The Department of Fisheries and Oceans is supporting the efforts to respond to the Mount Polley Mine tailings breach confirmed DFO’s regional director Stu Cartwright.
“We have our science, habitat, conservation and protection measures staff involved and are continuing to play a supportive role as the province is taking the lead with respect to response,” Cartwright said from his Kamloops office.
Cartwright also confirmed that a DFO stock assessment crew continues to monitor the salmon run, and has been working out of Likely since Aug. 14 doing enumeration programs and will remain working there until the middle of October.

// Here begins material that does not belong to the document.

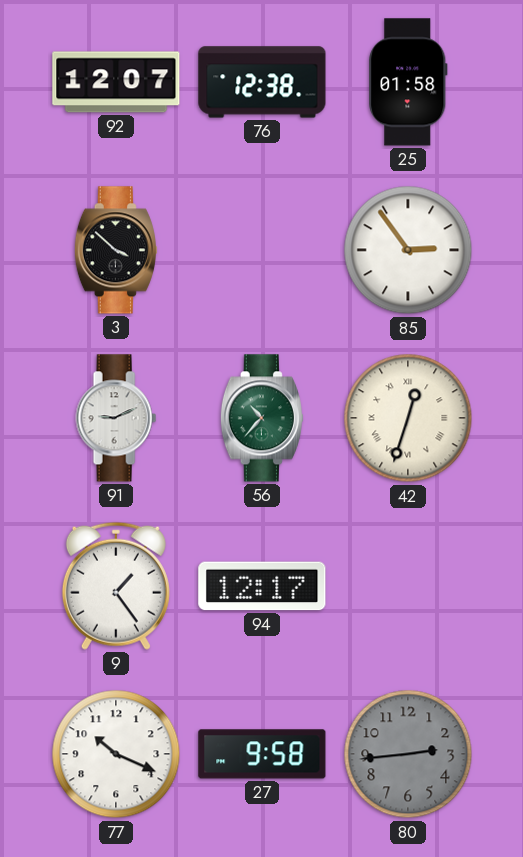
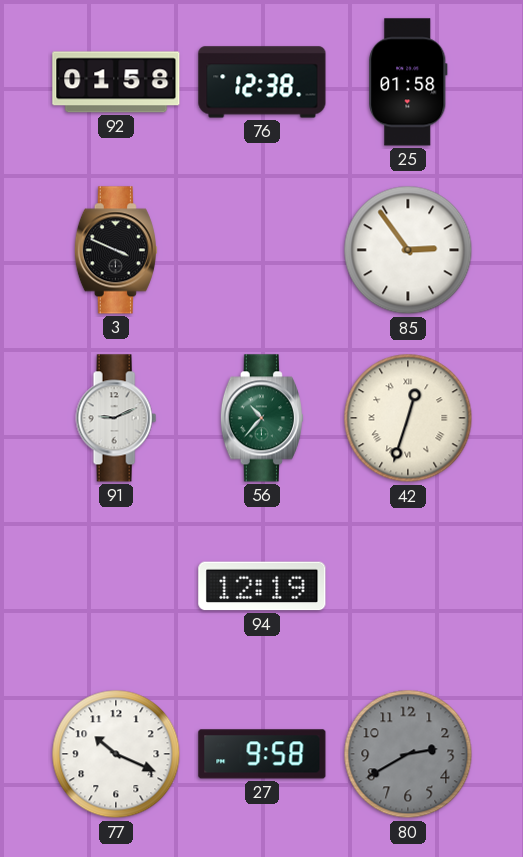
92: 12:07 -> 01:58
3: 3:52 -> 3:49
9: 1:24 -> none
94: 12:17 -> 12:19
80: 2:44 -> 2:40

While it is too early to give specifics, the sockeye are returning in “good numbers,” to the Quesnel and Horsefly Rivers, Cartwright said.
“The Fraser River Panel is looking at the Quesnel run of a catch plus escapement of 2.2 to 2.25 million as of earlier this week.”
On Wednesday, Sept. 10, 6,000 salmon had arrived at the Horsefly River upper spawning channel, he added.
“We’re expecting hundreds to follow, probably a million and a half. There’s going to be a lot of fish.”
Cartwright said Hazeltine Creek, which received severe damage from the mine tailings spill, did support sockeye and coho in the past, however, not consistently and not in big numbers.
Some years beaver dams blocked the creek or other naturally-occurring factors resulted in the fish going elsewhere.
Coho will stray more than other species, he explained.
They will return to their natal system but may spawn in other systems within the general geographic area.
Sockeye can do the same but not as commonly.
“So far it’s too preliminary to notice how the fish are adapting to the spill,” he said, adding based on the test results and fish flesh sampling there’s nothing to suggest anything outside the levels for human consumption.
“There is a lot of effort going into understanding the immediate and longterm impacts of the spill.”